> Task requirements
Look through the entries below and extract exactly the lines from the one containing "Gafanha da Encarnação | Portugal" through the one containing "Type of Pest", ends included.
====== Extracted entries ======
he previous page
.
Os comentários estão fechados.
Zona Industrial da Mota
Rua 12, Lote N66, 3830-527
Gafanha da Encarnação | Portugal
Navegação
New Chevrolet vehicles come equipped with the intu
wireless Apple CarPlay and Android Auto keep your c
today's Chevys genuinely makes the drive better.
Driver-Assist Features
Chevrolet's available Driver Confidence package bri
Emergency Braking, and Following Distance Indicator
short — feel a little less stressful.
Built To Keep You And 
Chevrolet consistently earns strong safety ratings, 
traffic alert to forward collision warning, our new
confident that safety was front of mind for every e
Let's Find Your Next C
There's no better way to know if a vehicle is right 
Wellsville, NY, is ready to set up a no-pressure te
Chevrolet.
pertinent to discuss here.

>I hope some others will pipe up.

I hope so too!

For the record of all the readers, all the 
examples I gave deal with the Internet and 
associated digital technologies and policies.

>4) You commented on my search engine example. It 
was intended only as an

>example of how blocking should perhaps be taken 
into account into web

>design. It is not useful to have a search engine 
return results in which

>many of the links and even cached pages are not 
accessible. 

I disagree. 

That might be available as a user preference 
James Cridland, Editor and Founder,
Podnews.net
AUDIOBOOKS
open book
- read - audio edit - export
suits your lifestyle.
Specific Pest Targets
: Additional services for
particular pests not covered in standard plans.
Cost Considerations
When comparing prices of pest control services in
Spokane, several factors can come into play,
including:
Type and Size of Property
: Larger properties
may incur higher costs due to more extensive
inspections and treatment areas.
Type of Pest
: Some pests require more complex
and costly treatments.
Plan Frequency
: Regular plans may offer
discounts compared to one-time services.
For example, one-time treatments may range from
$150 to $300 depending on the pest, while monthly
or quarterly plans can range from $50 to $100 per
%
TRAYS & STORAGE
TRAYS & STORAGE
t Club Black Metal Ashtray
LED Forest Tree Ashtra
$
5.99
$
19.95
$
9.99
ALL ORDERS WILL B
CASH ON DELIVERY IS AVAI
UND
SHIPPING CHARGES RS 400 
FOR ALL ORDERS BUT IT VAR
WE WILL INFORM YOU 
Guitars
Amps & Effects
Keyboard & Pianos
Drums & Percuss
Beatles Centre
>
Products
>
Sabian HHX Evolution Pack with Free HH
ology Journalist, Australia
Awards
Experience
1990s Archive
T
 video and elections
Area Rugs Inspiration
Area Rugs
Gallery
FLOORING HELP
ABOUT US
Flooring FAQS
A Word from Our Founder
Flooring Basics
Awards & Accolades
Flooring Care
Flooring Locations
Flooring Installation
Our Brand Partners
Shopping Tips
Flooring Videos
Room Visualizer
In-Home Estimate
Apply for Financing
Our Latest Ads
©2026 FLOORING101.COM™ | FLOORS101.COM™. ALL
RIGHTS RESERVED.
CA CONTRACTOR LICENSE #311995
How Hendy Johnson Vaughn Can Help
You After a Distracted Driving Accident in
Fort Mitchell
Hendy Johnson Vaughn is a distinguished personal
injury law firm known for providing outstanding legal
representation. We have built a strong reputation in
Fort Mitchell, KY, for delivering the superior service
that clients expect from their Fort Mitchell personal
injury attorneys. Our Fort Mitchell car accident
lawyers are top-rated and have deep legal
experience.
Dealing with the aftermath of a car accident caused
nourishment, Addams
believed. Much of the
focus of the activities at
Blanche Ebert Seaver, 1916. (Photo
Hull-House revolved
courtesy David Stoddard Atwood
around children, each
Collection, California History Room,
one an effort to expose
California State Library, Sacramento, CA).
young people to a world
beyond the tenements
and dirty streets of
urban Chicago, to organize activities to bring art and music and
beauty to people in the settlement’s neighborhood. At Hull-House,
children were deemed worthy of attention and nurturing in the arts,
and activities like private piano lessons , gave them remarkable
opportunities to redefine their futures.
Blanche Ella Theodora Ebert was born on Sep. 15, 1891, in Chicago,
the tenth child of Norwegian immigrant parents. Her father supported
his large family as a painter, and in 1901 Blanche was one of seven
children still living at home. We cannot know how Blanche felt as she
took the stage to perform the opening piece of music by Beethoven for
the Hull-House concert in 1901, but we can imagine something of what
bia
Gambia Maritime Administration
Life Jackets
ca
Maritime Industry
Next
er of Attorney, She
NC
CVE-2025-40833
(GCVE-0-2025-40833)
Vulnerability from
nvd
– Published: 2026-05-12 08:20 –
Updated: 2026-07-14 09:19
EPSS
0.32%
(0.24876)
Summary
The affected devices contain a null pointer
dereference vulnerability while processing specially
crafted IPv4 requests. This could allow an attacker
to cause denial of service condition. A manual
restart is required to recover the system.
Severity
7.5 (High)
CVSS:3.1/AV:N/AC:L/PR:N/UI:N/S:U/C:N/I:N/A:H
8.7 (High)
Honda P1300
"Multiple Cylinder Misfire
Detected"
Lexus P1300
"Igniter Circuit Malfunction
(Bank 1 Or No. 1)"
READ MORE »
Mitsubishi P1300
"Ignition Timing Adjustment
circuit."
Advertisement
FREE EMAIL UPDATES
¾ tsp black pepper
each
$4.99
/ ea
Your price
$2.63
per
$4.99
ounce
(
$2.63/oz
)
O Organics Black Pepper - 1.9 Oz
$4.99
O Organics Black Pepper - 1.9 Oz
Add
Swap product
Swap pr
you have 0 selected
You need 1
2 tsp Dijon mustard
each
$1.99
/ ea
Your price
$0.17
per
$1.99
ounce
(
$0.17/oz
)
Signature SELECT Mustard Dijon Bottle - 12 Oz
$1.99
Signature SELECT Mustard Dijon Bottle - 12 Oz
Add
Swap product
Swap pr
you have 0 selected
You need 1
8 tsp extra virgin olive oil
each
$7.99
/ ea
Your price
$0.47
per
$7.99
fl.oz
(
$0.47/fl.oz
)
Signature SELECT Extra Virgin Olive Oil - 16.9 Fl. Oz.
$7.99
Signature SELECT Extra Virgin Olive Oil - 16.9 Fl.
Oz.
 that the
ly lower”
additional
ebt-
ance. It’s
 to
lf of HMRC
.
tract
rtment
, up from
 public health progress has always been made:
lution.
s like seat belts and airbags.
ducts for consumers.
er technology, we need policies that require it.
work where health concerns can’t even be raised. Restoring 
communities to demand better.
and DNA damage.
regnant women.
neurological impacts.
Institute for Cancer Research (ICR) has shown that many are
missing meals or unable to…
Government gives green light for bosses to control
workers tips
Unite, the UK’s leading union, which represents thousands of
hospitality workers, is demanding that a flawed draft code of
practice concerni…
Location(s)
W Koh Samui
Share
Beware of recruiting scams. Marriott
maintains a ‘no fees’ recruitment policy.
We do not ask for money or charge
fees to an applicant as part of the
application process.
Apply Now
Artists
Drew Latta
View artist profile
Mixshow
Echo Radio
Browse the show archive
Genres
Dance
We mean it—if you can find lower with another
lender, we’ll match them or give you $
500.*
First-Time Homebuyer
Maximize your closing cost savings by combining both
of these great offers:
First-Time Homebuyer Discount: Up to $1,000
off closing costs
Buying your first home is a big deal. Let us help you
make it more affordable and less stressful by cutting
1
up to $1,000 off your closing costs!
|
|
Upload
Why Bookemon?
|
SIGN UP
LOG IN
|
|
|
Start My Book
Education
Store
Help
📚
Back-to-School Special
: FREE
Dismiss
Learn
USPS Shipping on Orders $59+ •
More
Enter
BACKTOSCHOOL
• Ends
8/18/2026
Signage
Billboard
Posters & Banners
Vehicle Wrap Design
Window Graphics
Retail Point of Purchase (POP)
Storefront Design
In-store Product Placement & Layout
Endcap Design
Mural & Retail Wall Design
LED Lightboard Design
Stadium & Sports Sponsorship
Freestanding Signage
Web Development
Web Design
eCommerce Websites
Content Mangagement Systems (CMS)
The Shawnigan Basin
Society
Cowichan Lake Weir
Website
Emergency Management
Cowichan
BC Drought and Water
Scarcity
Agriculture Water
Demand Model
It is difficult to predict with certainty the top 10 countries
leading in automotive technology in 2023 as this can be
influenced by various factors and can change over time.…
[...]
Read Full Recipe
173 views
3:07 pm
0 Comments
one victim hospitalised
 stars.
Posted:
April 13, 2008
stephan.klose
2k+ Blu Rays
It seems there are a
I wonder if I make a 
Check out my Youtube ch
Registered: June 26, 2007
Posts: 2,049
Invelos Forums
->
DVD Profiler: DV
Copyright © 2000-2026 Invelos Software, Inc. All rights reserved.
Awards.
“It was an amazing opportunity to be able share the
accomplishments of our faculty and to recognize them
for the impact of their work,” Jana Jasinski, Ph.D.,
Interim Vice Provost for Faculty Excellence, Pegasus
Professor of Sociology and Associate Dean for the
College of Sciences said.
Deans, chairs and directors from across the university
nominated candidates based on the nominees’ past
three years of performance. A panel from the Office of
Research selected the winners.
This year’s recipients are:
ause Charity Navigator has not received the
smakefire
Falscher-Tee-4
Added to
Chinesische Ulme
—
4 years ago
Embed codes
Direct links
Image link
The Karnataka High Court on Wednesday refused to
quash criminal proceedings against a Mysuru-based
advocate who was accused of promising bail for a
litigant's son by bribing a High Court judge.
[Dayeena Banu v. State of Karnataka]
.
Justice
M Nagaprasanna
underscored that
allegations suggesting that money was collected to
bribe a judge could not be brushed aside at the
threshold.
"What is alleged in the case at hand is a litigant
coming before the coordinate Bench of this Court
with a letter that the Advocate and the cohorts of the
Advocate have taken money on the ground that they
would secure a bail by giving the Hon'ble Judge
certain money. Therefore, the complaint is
======
> Result for this task
Gafanha da Encarnação | Portugal
Navegação
New Chevrolet vehicles come equipped with the intu
wireless Apple CarPlay and Android Auto keep your c
today's Chevys genuinely makes the drive better.
Driver-Assist Features
Chevrolet's available Driver Confidence package bri
Emergency Braking, and Following Distance Indicator
short — feel a little less stressful.
Built To Keep You And 
Chevrolet consistently earns strong safety ratings, 
traffic alert to forward collision warning, our new
confident that safety was front of mind for every e
Let's Find Your Next C
There's no better way to know if a vehicle is right 
Wellsville, NY, is ready to set up a no-pressure te
Chevrolet.
pertinent to discuss here.

>I hope some others will pipe up.

I hope so too!

For the record of all the readers, all the 
examples I gave deal with the Internet and 
associated digital technologies and policies.

>4) You commented on my search engine example. It 
was intended only as an

>example of how blocking should perhaps be taken 
into account into web

>design. It is not useful to have a search engine 
return results in which

>many of the links and even cached pages are not 
accessible. 

I disagree. 

That might be available as a user preference 
James Cridland, Editor and Founder,
Podnews.net
AUDIOBOOKS
open book
- read - audio edit - export
suits your lifestyle.
Specific Pest Targets
: Additional services for
particular pests not covered in standard plans.
Cost Considerations
When comparing prices of pest control services in
Spokane, several factors can come into play,
including:
Type and Size of Property
: Larger properties
may incur higher costs due to more extensive
inspections and treatment areas.
Type of Pest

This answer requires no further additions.